Beethoven geht immer? Gleich mehrere Zyklen hat die Philharmonie in den letzten Jahren gespielt. Sinfonien mit Markus Poschner und Kurt Masur, alle Klavierkonzerte mit verschiedenen Pianisten. Am Wochenende hat sie mit der Kombination Michael Sanderling – Freddy Kempf nachgelegt: drei Ouvertüren, drei Klavierkonzerte und drei Sinfonien in drei Konzerten an den beiden Tagen. Das Schauspielhaus war voll – Beethoven geht immer.
Aber »gehen« soll es auch musikalisch. Da müssen sich Partner finden, sollten Interpretationen schlüssig sein. Diese Gratwanderung ist am Sonnabend zumindest in der ersten Konzerthälfte gelungen. Mit der »Fidelio«-Ouvertüre (am Sonntag folgten »Egmont« und »Die Geschöpfe des Prometheus«) begann Michael Sanderling seine Feinarbeit, die darauf ausgerichtet war, Details hörbar zu gestalten, freizukitzeln, wie den Dialog zwischen Horn und Klarinette. Mit luzidem Streicherklang nahm die Philharmonie Fahrt auf, gestaltete die Ouvertüre als spannungssteigerndes Eingangsstück.
Mit dem dritten Klavierkonzert (Sonntag: vier und fünf) in c-Moll führte Michael Sanderling diese Lesart fort. Freddy Kempf begann das Werk sorgsam und mit angemessen wenig Pedal, tupfte die Themen des Klavieres sanft in den Raum, bevor er sein Instrument mit dem Orchester verschmelzen ließ. Die Kadenz des ersten Satzes spielte er mit Schicksalsschlägen, vermied aber Phrasen, beließ den Mittelteil als lyrische Träumerei. Das Largo gestalteten Michael Sanderling und Freddy Kempf voll sanfter Poesie. Für Gänsehaut sorgten nicht nur silbrige Soli, die aus dem Orchester purzelten, sondern auch der Klang, wenn sich tiefe Streicher und Hörner so wunderbar verbanden wie im zweiten Satz.

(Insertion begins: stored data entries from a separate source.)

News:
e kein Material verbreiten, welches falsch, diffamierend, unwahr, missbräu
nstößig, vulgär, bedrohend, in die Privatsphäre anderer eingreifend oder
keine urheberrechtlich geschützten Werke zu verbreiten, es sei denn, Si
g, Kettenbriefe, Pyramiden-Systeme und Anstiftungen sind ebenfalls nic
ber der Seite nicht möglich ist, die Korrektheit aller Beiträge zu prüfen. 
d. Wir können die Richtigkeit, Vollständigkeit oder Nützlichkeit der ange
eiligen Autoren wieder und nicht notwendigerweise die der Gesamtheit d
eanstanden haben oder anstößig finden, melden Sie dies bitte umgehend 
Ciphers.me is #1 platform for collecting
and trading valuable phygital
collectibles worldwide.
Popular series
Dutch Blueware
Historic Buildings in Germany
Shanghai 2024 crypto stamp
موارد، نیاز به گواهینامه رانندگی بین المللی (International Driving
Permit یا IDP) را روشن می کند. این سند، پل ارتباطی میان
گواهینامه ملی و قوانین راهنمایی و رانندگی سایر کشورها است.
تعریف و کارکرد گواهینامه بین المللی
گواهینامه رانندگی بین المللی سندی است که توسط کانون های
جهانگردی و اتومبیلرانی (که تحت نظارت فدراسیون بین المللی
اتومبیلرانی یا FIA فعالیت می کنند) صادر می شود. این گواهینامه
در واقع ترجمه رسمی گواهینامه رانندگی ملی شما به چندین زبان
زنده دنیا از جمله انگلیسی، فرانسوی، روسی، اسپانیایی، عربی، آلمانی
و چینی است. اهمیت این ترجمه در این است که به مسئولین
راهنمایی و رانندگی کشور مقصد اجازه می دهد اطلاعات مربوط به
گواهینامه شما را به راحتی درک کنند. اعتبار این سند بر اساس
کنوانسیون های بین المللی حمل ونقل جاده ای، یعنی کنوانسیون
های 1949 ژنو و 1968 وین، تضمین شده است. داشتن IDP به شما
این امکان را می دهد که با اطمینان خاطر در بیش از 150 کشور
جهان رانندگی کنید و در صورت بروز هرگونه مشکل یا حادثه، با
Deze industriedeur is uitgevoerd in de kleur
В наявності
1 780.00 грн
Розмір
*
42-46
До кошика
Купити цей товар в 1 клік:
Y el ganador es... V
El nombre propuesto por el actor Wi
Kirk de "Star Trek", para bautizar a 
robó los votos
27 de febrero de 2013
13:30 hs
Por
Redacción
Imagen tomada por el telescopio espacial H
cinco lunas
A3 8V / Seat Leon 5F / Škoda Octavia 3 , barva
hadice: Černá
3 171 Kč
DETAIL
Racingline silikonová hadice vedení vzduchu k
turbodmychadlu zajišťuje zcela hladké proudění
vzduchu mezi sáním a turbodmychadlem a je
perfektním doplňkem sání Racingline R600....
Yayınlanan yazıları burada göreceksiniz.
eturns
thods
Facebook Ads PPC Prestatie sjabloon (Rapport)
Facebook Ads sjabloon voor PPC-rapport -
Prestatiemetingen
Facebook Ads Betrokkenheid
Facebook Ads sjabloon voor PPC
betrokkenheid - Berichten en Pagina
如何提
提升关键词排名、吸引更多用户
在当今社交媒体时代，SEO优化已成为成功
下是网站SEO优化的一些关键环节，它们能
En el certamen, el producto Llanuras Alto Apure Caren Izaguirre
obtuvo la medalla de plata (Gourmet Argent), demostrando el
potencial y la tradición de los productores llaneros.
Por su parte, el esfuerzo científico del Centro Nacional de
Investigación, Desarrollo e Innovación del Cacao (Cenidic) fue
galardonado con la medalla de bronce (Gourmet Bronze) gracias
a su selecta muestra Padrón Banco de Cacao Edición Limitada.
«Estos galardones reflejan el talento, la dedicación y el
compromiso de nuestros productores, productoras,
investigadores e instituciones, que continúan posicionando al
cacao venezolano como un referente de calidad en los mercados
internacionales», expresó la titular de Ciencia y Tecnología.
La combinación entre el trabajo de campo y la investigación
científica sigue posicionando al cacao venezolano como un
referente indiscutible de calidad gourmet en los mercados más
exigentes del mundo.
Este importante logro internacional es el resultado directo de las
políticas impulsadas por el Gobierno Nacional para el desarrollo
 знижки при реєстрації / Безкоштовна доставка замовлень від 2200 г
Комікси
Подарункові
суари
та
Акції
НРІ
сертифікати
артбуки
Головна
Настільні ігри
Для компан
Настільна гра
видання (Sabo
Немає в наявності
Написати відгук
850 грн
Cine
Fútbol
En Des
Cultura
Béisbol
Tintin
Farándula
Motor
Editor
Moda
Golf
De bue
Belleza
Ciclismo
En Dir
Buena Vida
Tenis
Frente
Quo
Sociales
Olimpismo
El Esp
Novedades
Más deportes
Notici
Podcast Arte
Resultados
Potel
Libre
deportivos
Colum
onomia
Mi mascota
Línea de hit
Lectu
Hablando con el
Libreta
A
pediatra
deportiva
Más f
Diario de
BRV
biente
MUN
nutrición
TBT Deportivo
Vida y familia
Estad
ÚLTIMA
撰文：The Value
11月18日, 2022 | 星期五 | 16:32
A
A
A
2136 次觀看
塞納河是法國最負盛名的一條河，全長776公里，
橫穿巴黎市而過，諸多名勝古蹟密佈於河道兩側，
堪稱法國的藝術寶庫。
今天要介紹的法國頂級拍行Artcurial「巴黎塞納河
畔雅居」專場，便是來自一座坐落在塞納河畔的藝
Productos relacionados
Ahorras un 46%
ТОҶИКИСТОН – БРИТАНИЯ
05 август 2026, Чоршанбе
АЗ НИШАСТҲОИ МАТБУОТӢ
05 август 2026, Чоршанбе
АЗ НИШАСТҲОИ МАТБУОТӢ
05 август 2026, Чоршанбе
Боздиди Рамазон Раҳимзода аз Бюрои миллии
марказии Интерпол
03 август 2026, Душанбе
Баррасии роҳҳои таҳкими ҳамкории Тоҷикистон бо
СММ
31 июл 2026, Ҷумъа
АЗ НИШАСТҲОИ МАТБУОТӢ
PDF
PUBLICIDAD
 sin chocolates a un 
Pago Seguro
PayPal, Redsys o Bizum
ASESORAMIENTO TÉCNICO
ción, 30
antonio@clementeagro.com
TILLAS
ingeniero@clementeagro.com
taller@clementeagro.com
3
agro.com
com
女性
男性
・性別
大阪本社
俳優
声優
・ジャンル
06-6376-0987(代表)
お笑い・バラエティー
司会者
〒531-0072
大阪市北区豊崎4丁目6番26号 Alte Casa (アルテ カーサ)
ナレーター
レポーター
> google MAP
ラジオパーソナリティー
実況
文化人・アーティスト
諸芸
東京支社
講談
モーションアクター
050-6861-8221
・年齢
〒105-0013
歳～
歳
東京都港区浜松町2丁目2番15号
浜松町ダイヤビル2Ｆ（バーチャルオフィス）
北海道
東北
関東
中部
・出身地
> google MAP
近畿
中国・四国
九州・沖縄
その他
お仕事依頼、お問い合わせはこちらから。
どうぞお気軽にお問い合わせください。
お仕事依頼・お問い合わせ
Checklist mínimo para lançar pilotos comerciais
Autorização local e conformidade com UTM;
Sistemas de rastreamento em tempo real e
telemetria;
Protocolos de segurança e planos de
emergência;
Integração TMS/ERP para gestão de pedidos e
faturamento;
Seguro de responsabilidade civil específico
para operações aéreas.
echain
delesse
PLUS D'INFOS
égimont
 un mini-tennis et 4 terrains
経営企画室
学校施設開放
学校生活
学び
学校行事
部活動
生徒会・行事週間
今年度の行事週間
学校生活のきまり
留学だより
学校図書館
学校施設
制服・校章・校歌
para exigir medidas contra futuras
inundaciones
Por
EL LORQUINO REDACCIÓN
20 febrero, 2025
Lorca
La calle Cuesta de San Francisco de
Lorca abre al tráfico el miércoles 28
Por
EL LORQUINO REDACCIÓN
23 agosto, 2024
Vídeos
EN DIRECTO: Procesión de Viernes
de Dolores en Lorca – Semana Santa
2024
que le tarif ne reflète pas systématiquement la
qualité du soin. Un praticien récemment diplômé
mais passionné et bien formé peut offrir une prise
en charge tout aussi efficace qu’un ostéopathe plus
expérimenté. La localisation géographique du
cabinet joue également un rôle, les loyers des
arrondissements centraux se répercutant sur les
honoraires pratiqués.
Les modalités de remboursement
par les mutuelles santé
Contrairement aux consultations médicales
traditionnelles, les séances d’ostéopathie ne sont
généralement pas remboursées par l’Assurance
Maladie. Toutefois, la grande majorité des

Auch im dritten dann, rasch angeschlossen, schimmerten Schicksalsmotive, doch kann der Satz einen heiteren, zukunftsfrohen Inhalt nicht verbergen. Michael Sanderling betonte dies, zog das Tempo an und bereitete einen wahren Triumpf-Schluß. Für seine hinsichtlich der Abstufung Ausdruckskraft wie Nachdenklichkeit ausgewogene Interpretation wurde Freddy Kempf, der hier zum ersten Mal spielte, mit viel Applaus bedacht, für den er sich – noch einmal in c-Moll – mit dem Adagio cantabile aus Beethovens Klaviersonate Nr. 8 bedankte.
Und nach der Pause dann die fünfte Sinfonie (am Sonntag: sechs und sieben), deren erste Takte zu den bekanntesten und mit Sinn und Deutung beladendsten (belastetsten) der Musikgeschichte gehören. Ausgerechnet dieses Werk trübte den Eindruck des Konzertes – trotz aller Detailfreude. Den magischen Beginn nahm Michael Sanderling so kurz – ob es dem Kampf mit der Akustik oder der Vermeidung von Pathos zuzurechnen war – es ist ein abgebrochenes Schicksal gewesen, auch wackelte es hier und da leicht im Blech. Zu entdecken gab es trotzdem viel, wie einen mit dunklen Streichern schön gefärbten dritten Satz oder famos vibrierende Violen im Finale. Dennoch – es fehlte dem Stück am »Guß«.